**REQUIREMENT**
Please give the entries again in full and exactly, without any picture.

**LISTED RECORDS**
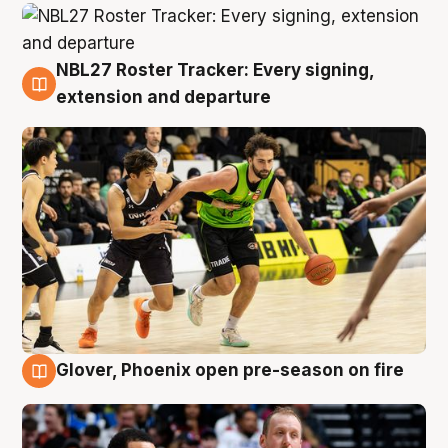
NBL27 Roster Tracker: Every signing,
7 Aug
extension and departure
Glover, Phoenix open pre-season on fire
6 Aug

**EXPECTED ANSWER**
NBL27 Roster Tracker: Every signing,
7 Aug
extension and departure
Glover, Phoenix open pre-season on fire
6 Aug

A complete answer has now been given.